I Am Remembering Me by Clay Brooks
I am remembering the innocence and the joy of another day. Remembering the carefreeness of life today and the excitement of tomorrow's promise,3352 Ugg Bailey Button Mini Chestnut Boots. This is something I recall from memory,Too often, as life delivers such heavy blows. Where did this wonderful feeling go? Where did it go all at once? The sense of invulnerability. The feeling that nothing else matters except right here; right now. I can not recall the minute, the hour, nor the day it was lost, but, before I knew it, it was gone. Replaced by things I had not known. Things like worry, anxiety, pain, bills and all the cares this world has to offer.

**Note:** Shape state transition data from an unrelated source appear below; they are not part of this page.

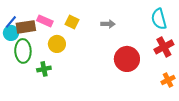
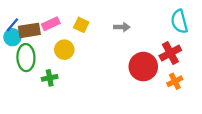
pink rectangle: (45, 21) -> (51, 24), turned -49
red cross: (164, 47) -> (170, 53), moved
orange cross: (168, 80) -> (175, 81), moved

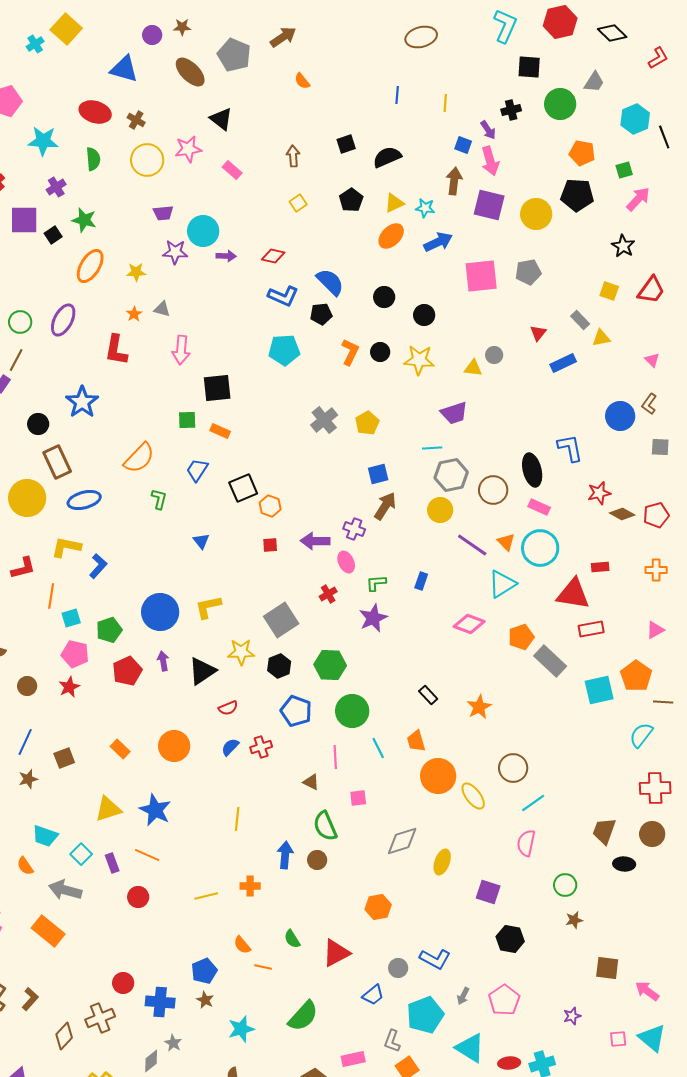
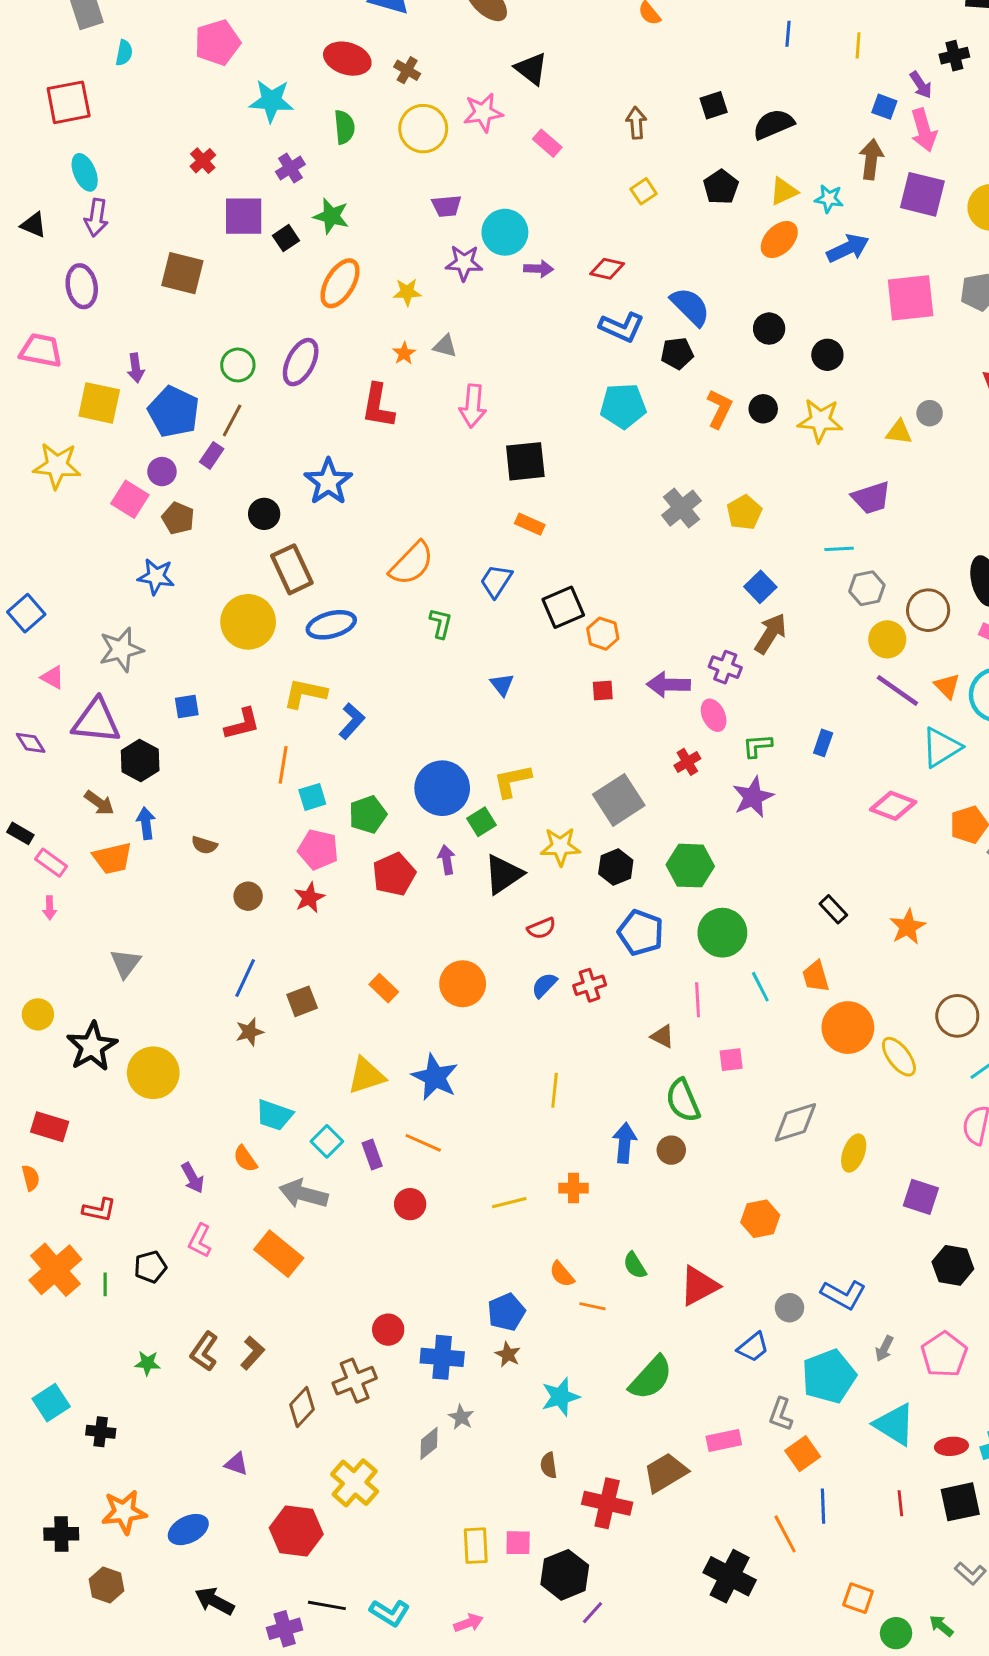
green square: (187, 420) -> (482, 822), moved, turned -30
blue square: (378, 474) -> (760, 587), turned -30
gray hexagon: (451, 475) -> (867, 588), size x0.7
yellow circle: (440, 510) -> (887, 639), moved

Talk about HELL, these emotions are residents of HELL, if not residents, perhaps, frequent visitors. Unfortunately, somehow, some way, I was attached to them with seemingly no escape. Everyday seemed to be a trip around the same old block of familiarity, every so often venturing off and leaving my troubles behind to find this place of refuge and catch a glimpse of the carefree life I once knew. This glimpse to me was salvation, however, it was only temporary.
We all yearn for the place where innocence, joy and promise reside. Love is our Home, accompanied by Peace, Joy, Happiness and Faith. This is the home I had known before, yet, at some point strayed away. Journeying through life, searching, yearning for this place again. But who can take my hand and guide me back? Who can provide me directions to return? Must I search alone or is there someone who could show me the way?
For I had not fallen in Love with Hell, as many often do. Escape was my desire, because this was not my home. But, hell can not be abandoned without some form of altercation. Escape is not easy, because the RED SEA of life is at hand and Pharoah's Army shall surely pursue. These obstacles represent the things you must overcome and the things that have kept you bond, as well as the temptation to go back. For Hell has many pleasures for the flesh to overcome. But, your desire and your need to forgive will lead you to the path of FREEDOM,A calling is who you are..
Home is not out of reach now, but first, the Wilderness is at hand,and get more sleep. Just as the manna had fell from Heaven and provided food for the Jews, the Wilderness is a place of provision and recovery, yet, this is not your final destination. Temptation and doubt are in the wilderness. Temptation to turn back to Hell, because of the memory of pleasures past. Doubtful of reaching the place you yearn, because of the Giants that possess the Land. Who are these Giants, except figments of our imaginations, destroyed by our faith and belief in accomplishing our desired end. Forty years in the wilderness is a long time, yet it is True Self....we seek.
And how can True Self be found, except to surrender to the ONE who knows the way. Back to the place of innocence, love, joy and peace. Back to all that I am and all I was created to be. Back to the place where remembering is not needed and the Joy of Life is NOW.